Report each line of the entries below that has the word "byte" in it.

----

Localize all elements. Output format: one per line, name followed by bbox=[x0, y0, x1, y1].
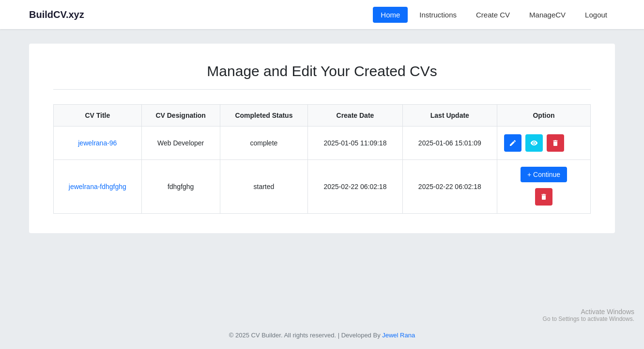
col-completed-status: Completed Status bbox=[220, 105, 308, 127]
continue-button[interactable]: + Continue bbox=[521, 167, 567, 182]
cv-status-cell: complete bbox=[220, 127, 308, 160]
delete-button[interactable] bbox=[547, 134, 564, 152]
cv-option-cell bbox=[497, 127, 591, 160]
nav-item-home[interactable]: Home bbox=[373, 7, 408, 23]
cv-title-link-2[interactable]: jewelrana-fdhgfghg bbox=[69, 183, 126, 190]
nav-item-create-cv[interactable]: Create CV bbox=[468, 7, 518, 23]
cv-last-update-cell: 2025-01-06 15:01:09 bbox=[402, 127, 497, 160]
col-cv-designation: CV Designation bbox=[141, 105, 220, 127]
table-row: jewelrana-fdhgfghg fdhgfghg started 2025… bbox=[54, 160, 591, 214]
view-button[interactable] bbox=[525, 134, 543, 152]
cv-status-cell-2: started bbox=[220, 160, 308, 214]
cv-create-date-cell-2: 2025-02-22 06:02:18 bbox=[308, 160, 402, 214]
eye-icon bbox=[530, 139, 538, 147]
option-buttons-started: + Continue bbox=[503, 167, 584, 206]
delete-button-2[interactable] bbox=[535, 188, 552, 206]
edit-icon bbox=[509, 139, 517, 147]
cv-designation-cell-2: fdhgfghg bbox=[141, 160, 220, 214]
brand-logo: BuildCV.xyz bbox=[29, 9, 84, 20]
section-divider bbox=[53, 89, 591, 90]
footer: © 2025 CV Builder. All rights reserved. … bbox=[0, 325, 644, 346]
content-card: Manage and Edit Your Created CVs CV Titl… bbox=[29, 44, 615, 233]
table-header-row: CV Title CV Designation Completed Status… bbox=[54, 105, 591, 127]
cv-title-cell: jewelrana-fdhgfghg bbox=[54, 160, 142, 214]
col-last-update: Last Update bbox=[402, 105, 497, 127]
navbar: BuildCV.xyz Home Instructions Create CV … bbox=[0, 0, 644, 29]
page-title: Manage and Edit Your Created CVs bbox=[53, 63, 591, 79]
cv-option-cell-2: + Continue bbox=[497, 160, 591, 214]
main-wrapper: Manage and Edit Your Created CVs CV Titl… bbox=[0, 29, 644, 325]
cv-title-link[interactable]: jewelrana-96 bbox=[78, 139, 117, 147]
trash-icon bbox=[552, 139, 559, 147]
edit-button[interactable] bbox=[504, 134, 521, 152]
table-head: CV Title CV Designation Completed Status… bbox=[54, 105, 591, 127]
footer-text: © 2025 CV Builder. All rights reserved. … bbox=[229, 332, 382, 339]
trash-icon-2 bbox=[540, 193, 548, 201]
cv-designation-cell: Web Developer bbox=[141, 127, 220, 160]
nav-item-manage-cv[interactable]: ManageCV bbox=[521, 7, 573, 23]
cv-create-date-cell: 2025-01-05 11:09:18 bbox=[308, 127, 402, 160]
table-row: jewelrana-96 Web Developer complete 2025… bbox=[54, 127, 591, 160]
option-buttons-complete bbox=[503, 133, 584, 153]
nav-item-logout[interactable]: Logout bbox=[577, 7, 615, 23]
cv-last-update-cell-2: 2025-02-22 06:02:18 bbox=[402, 160, 497, 214]
col-option: Option bbox=[497, 105, 591, 127]
cv-title-cell: jewelrana-96 bbox=[54, 127, 142, 160]
col-cv-title: CV Title bbox=[54, 105, 142, 127]
nav-item-instructions[interactable]: Instructions bbox=[412, 7, 464, 23]
footer-link[interactable]: Jewel Rana bbox=[382, 332, 415, 339]
table-body: jewelrana-96 Web Developer complete 2025… bbox=[54, 127, 591, 214]
cv-table: CV Title CV Designation Completed Status… bbox=[53, 104, 591, 214]
nav-menu: Home Instructions Create CV ManageCV Log… bbox=[373, 7, 615, 23]
col-create-date: Create Date bbox=[308, 105, 402, 127]
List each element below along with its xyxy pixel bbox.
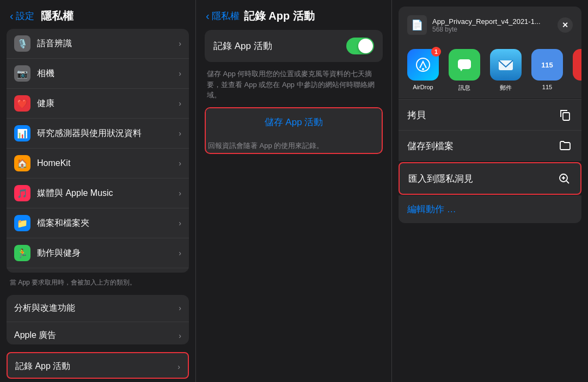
files-icon: 📁: [14, 215, 30, 231]
mail-label: 郵件: [500, 84, 512, 92]
save-activity-button[interactable]: 儲存 App 活動: [206, 108, 382, 136]
middle-panel: ‹ 隱私權 記錄 App 活動 記錄 App 活動 儲存 App 何時取用您的位…: [196, 0, 392, 382]
app115-label: 115: [542, 84, 552, 90]
record-toggle[interactable]: [346, 38, 374, 54]
import-icon: [556, 171, 572, 186]
svg-point-1: [422, 68, 424, 70]
chevron-icon: ›: [179, 304, 181, 312]
save-activity-sub: 回報資訊會隨著 App 的使用來記錄。: [206, 136, 382, 153]
share-app-mail[interactable]: 郵件: [490, 49, 522, 92]
voice-icon: 🎙️: [14, 35, 30, 52]
section-note: 當 App 要求取用時，會被加入上方的類別。: [0, 276, 195, 291]
back-label: 設定: [16, 10, 34, 22]
chevron-icon: ›: [177, 362, 180, 371]
share-app-messages[interactable]: 訊息: [449, 49, 480, 92]
media-icon: 🎵: [14, 185, 30, 201]
messages-label: 訊息: [458, 84, 470, 92]
share-apps-row: 1 AirDrop 訊息 郵件 115: [399, 40, 581, 98]
share-actions: 拷貝 儲存到檔案: [399, 99, 581, 161]
chevron-icon: ›: [179, 189, 181, 198]
close-share-button[interactable]: ✕: [558, 17, 573, 33]
menu-label-research: 研究感測器與使用狀況資料: [37, 128, 172, 139]
record-app-activity-highlighted[interactable]: 記錄 App 活動 ›: [7, 352, 189, 379]
messages-icon: [449, 49, 480, 81]
menu-item-media[interactable]: 🎵 媒體與 Apple Music ›: [7, 178, 189, 208]
menu-item-files[interactable]: 📁 檔案和檔案夾 ›: [7, 208, 189, 238]
mail-icon: [490, 49, 522, 81]
share-app-airdrop[interactable]: 1 AirDrop: [407, 49, 439, 92]
health-icon: ❤️: [14, 95, 30, 112]
menu-label-record-app: 記錄 App 活動: [15, 361, 171, 372]
airdrop-badge: 1: [431, 47, 441, 57]
airdrop-icon: 1: [407, 49, 439, 81]
file-size: 568 byte: [432, 26, 541, 33]
menu-item-camera[interactable]: 📷 相機 ›: [7, 59, 189, 89]
share-app-115[interactable]: 115 115: [531, 49, 563, 92]
save-activity-label: 儲存 App 活動: [265, 117, 323, 127]
menu-label-apple-ads: Apple 廣告: [14, 330, 172, 341]
camera-icon: 📷: [14, 65, 30, 82]
menu-label-voice: 語音辨識: [37, 38, 172, 50]
menu-label-analytics: 分析與改進功能: [14, 303, 172, 314]
share-sheet-header: 📄 App_Privacy_Report_v4_2021-1... 568 by…: [399, 7, 581, 40]
chevron-icon: ›: [179, 249, 181, 257]
menu-item-homekit[interactable]: 🏠 HomeKit ›: [7, 149, 189, 178]
left-panel-title: 隱私權: [41, 9, 74, 23]
save-files-action-row[interactable]: 儲存到檔案: [399, 131, 581, 161]
chevron-icon: ›: [179, 331, 181, 340]
left-panel: ‹ 設定 隱私權 🎙️ 語音辨識 › 📷 相機 › ❤️ 健康 › 📊 研究感測…: [0, 0, 196, 382]
menu-item-focus[interactable]: 🌙 專注模式 ›: [7, 268, 189, 273]
menu-item-research[interactable]: 📊 研究感測器與使用狀況資料 ›: [7, 119, 189, 149]
chevron-icon: ›: [179, 219, 181, 227]
privacy-menu-list: 🎙️ 語音辨識 › 📷 相機 › ❤️ 健康 › 📊 研究感測器與使用狀況資料 …: [7, 29, 189, 273]
menu-label-camera: 相機: [37, 68, 172, 79]
record-description: 儲存 App 何時取用您的位置或麥克風等資料的七天摘要，並查看 App 或您在 …: [205, 66, 383, 107]
back-to-privacy[interactable]: ‹ 隱私權: [206, 10, 240, 22]
chevron-icon: ›: [179, 69, 181, 78]
file-icon: 📄: [407, 15, 427, 35]
save-activity-highlighted-box: 儲存 App 活動 回報資訊會隨著 App 的使用來記錄。: [205, 107, 383, 155]
menu-item-analytics[interactable]: 分析與改進功能 ›: [7, 295, 189, 322]
left-header: ‹ 設定 隱私權: [0, 0, 195, 29]
menu-item-record-app[interactable]: 記錄 App 活動 ›: [8, 353, 188, 379]
svg-rect-2: [458, 59, 471, 69]
record-app-toggle-row[interactable]: 記錄 App 活動: [205, 30, 383, 62]
menu-label-health: 健康: [37, 98, 172, 109]
airdrop-label: AirDrop: [413, 84, 433, 90]
back-chevron-icon: ‹: [10, 10, 14, 22]
chevron-icon: ›: [179, 99, 181, 108]
edit-actions-row[interactable]: 編輯動作 …: [399, 195, 581, 223]
homekit-icon: 🏠: [14, 155, 30, 171]
back-to-settings[interactable]: ‹ 設定: [10, 10, 34, 22]
app115-icon: 115: [531, 49, 563, 81]
menu-item-health[interactable]: ❤️ 健康 ›: [7, 89, 189, 119]
copy-action-row[interactable]: 拷貝: [399, 100, 581, 131]
save-files-label: 儲存到檔案: [407, 140, 454, 152]
save-files-icon: [558, 138, 573, 153]
toggle-label: 記錄 App 活動: [213, 40, 272, 52]
share-app-bai[interactable]: 百 百…: [573, 49, 581, 92]
svg-line-7: [567, 181, 569, 184]
mid-header: ‹ 隱私權 記錄 App 活動: [196, 0, 391, 30]
research-icon: 📊: [14, 125, 30, 141]
back-chevron-icon: ‹: [206, 10, 210, 22]
svg-rect-5: [563, 113, 569, 120]
menu-label-homekit: HomeKit: [37, 158, 172, 168]
menu-item-motion[interactable]: 🏃 動作與健身 ›: [7, 238, 189, 268]
menu-item-apple-ads[interactable]: Apple 廣告 ›: [7, 322, 189, 344]
chevron-icon: ›: [179, 39, 181, 48]
mid-panel-title: 記錄 App 活動: [244, 9, 315, 23]
edit-actions-label: 編輯動作 …: [407, 204, 456, 214]
menu-item-voice[interactable]: 🎙️ 語音辨識 ›: [7, 29, 189, 59]
app115-text: 115: [541, 61, 553, 69]
menu-label-motion: 動作與健身: [37, 248, 172, 259]
file-details: App_Privacy_Report_v4_2021-1... 568 byte: [432, 17, 541, 33]
chevron-icon: ›: [179, 129, 181, 138]
import-privacy-row-highlighted[interactable]: 匯入到隱私洞見: [399, 162, 581, 195]
file-name: App_Privacy_Report_v4_2021-1...: [432, 17, 541, 26]
bottom-menu-list: 分析與改進功能 › Apple 廣告 ›: [7, 295, 189, 344]
menu-label-files: 檔案和檔案夾: [37, 218, 172, 229]
mid-content: 記錄 App 活動 儲存 App 何時取用您的位置或麥克風等資料的七天摘要，並查…: [196, 30, 391, 382]
copy-icon: [558, 107, 573, 122]
menu-label-media: 媒體與 Apple Music: [37, 188, 172, 199]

----

**Exercise response**
file-size: 568 byte: [432, 26, 541, 33]
file-details: App_Privacy_Report_v4_2021-1... 568 byte: [432, 17, 541, 33]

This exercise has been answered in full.